Леонид Брежнев восседал на троне 18 лет. На фоне неуёмного Хрущёва, который к концу своего правления часто кричал, тряс кулаком, угрожая своим врагам, и постоянно придумывал какие-то нелепые задачи, — Брежнев поначалу смотрелся прекрасно. Энергичный, эффектный, с обаятельной мягкой улыбкой, держится скромно, по-простому, а главное — сулит всем стабильность.
Стабильность — значит, уверенность в завтрашнем дне. Народ возрадовался. Но с годами выяснилось, что уверенность в завтрашнем дня — это знать, что завтра будет ещё хуже. Телевизор старался изо всех сил доказать: «зато мы делаем ракеты, и перекрыли Енисей, и даже в области балета мы впереди планеты всей». Но старенький молчаливый холодильник, несмотря на всю эту телебарабанную дробь, побеждал этот «ящик для идиотов» на раз-два.

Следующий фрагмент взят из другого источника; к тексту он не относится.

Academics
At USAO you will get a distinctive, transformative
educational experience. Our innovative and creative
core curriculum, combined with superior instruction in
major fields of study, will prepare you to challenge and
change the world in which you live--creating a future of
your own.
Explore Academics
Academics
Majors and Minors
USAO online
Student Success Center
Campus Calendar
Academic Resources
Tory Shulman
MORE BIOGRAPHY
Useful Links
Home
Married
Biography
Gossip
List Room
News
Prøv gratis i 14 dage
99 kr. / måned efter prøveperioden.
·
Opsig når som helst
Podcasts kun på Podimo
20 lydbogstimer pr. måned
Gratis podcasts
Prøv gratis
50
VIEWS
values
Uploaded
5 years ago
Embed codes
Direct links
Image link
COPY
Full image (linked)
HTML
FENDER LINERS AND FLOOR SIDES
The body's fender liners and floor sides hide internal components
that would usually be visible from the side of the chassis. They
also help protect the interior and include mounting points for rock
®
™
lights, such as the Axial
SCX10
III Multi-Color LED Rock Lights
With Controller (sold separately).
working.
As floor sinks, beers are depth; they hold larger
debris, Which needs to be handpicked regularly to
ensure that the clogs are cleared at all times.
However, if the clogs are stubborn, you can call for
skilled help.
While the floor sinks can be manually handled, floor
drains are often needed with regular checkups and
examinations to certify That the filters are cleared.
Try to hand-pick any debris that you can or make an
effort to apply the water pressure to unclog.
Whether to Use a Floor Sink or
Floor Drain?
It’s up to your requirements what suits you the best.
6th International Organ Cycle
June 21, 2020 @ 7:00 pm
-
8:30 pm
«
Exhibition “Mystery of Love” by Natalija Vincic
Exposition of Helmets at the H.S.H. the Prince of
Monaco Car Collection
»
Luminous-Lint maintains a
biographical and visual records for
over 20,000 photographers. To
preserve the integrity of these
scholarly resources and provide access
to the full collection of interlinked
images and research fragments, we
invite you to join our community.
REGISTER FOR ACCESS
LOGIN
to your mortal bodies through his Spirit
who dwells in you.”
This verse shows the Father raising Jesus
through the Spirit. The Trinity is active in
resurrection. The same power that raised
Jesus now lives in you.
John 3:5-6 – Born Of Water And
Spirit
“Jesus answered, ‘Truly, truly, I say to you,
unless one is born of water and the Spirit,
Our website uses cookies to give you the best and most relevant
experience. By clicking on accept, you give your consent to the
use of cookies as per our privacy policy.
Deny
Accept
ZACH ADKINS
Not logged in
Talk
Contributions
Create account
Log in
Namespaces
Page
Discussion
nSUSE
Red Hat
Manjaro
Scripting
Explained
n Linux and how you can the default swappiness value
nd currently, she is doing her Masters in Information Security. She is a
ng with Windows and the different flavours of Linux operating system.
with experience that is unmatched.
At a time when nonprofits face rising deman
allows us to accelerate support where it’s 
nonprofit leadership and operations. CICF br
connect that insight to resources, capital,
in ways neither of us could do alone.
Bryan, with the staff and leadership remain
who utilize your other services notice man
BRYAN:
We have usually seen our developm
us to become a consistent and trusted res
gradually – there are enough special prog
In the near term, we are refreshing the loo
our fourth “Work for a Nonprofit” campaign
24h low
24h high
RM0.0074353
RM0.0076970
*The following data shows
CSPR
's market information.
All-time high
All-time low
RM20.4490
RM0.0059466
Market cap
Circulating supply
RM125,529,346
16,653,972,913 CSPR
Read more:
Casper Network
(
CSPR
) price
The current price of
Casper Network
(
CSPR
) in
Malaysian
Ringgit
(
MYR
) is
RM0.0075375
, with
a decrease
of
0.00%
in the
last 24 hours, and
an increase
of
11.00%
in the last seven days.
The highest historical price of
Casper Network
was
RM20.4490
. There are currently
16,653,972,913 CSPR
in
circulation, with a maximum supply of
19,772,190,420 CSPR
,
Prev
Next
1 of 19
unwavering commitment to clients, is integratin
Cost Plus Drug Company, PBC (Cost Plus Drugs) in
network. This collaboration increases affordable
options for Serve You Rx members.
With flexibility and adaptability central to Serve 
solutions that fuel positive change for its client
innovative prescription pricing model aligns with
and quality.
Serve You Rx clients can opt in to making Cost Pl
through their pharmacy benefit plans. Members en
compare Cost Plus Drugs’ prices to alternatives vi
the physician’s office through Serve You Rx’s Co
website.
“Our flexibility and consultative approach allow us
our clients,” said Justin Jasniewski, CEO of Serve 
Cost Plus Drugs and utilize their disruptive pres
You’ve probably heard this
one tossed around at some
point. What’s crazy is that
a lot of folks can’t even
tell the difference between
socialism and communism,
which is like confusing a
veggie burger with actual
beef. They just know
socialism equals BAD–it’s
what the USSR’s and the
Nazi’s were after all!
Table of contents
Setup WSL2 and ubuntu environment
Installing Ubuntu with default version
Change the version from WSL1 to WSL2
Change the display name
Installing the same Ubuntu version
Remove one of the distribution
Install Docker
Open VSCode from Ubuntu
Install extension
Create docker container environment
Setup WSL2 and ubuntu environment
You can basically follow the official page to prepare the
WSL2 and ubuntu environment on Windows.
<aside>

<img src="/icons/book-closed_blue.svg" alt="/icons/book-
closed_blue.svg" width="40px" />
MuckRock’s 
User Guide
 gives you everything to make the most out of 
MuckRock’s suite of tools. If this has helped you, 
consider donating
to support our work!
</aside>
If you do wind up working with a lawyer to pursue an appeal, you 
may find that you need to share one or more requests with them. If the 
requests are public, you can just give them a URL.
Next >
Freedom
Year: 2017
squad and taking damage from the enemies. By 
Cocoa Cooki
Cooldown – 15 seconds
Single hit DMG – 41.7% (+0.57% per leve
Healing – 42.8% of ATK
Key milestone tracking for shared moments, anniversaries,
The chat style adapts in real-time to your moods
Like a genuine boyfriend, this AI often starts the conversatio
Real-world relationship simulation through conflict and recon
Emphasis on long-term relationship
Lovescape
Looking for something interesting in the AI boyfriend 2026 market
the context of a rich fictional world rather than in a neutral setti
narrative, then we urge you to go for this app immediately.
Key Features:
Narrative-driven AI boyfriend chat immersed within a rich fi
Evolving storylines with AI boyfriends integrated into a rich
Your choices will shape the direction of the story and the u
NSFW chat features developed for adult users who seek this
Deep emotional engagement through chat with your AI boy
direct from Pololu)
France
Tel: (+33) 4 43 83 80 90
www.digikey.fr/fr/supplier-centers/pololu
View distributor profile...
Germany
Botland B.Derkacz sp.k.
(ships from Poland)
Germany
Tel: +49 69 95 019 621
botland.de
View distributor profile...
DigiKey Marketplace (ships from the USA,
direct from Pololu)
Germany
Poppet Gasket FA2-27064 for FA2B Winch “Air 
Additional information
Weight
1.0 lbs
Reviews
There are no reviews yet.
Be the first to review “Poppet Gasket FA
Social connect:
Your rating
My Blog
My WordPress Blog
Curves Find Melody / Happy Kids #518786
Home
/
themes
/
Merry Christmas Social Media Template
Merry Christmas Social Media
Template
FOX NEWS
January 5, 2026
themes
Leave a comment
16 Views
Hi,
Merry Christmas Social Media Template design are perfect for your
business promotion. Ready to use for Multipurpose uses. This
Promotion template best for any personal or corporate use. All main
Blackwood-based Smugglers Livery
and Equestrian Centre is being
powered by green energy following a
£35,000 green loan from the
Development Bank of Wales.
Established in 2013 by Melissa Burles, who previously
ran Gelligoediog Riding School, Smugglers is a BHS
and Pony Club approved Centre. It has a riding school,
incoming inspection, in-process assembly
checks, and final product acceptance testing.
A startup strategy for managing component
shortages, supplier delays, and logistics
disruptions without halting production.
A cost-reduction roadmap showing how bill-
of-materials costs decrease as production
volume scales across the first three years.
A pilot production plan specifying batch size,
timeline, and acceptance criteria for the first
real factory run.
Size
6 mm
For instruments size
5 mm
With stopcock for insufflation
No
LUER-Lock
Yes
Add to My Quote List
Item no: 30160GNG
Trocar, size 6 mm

Брежнев уже надоел всем до чёртиков. Над ним потешалась всей страной. Его передразнивали все кому не лень, про него рассказывали нескончаемые анекдоты… Хотя, по большому счёту, этот состарившийся на своём посту человек был только краном, а менять надо было всю систему. Что и началось всего через три года после его смерти.
…В самом конце того же 1982 года мой близкий друг, московский журналист отправился в командировку в Набережные Челны и решил оттуда позвонить домой: мол, не волнуйся, дорогая, к новогоднему столу успею. Когда раздался звонок междугородной, жена сняла трубку. Приятный женский голос деловито осведомился:
— Это телефон такой-то?
— Да.
— С вами будет говорить Брежнев.
Жена известного журналиста Москвы, уже испуганной андроповскими строгостями, вмиг решила, что это какая-то провокация:
— Как вам не стыдно, — произнесла она максимально скорбным тоном, — Леонид Ильич умер.
— Минуточку, не вешайте трубку! С вами будет говорить город Брежнев, Набережные Челны.
Господи, она и забыла, что незадолго до этого Набережные Челны удостоили имени бывшего генсека! А муж, через мгновение возникший в трубке, тут же решил, что у жены что-то подозрительно испуганный голос.
Жить по-прежнему (или как тогда говорили, «по-брежневу») было смешно, но ещё страшнее. Потому что никто ещё не знал, что будет дальше.
Юрий Смольянов
6 лет agoКогда с некоторой иронией описывают период правления Брежнева, как впрочем, и ряда других ему подобных деятелей прошлых лет, меня смущает та лёгкость, с которой все наши недостатки мы сваливаем на плечи прежних руководителей. Соглашусь с автором, что во многом виновата вся система взаимоотношений, в которой нам довелось жить. Да, было много негативного и от этого никуда не деться. Но было и то, что согревало душу: сплочённая общность, взаимопонимание, нацеленность, а главное – мы знали, что, окончив школу, сможем поступить в институт, а завершив обучение в ВУЗе, со стопроцентной уверенностью будем трудоустроены. Сейчас, к большому сожалению, именно этого не хватает…
А Леонид Ильич, при всей своей бровастости и особенности поведения, отчего-то нравился и не вызывал идиосинкразии…
Генрих
5 лет agoВообще-то вы приехали на ленинградскую фабрику, так ближе к реальности. Так говорите, через три года начали менять систему? И на что же её поменяли? На самом-то деле началась деградация системы под названием капитализм, сегодня она (деградация) завершилась, впереди катастрофа. Так что по -прежнему актуально предложение: надо менять систему.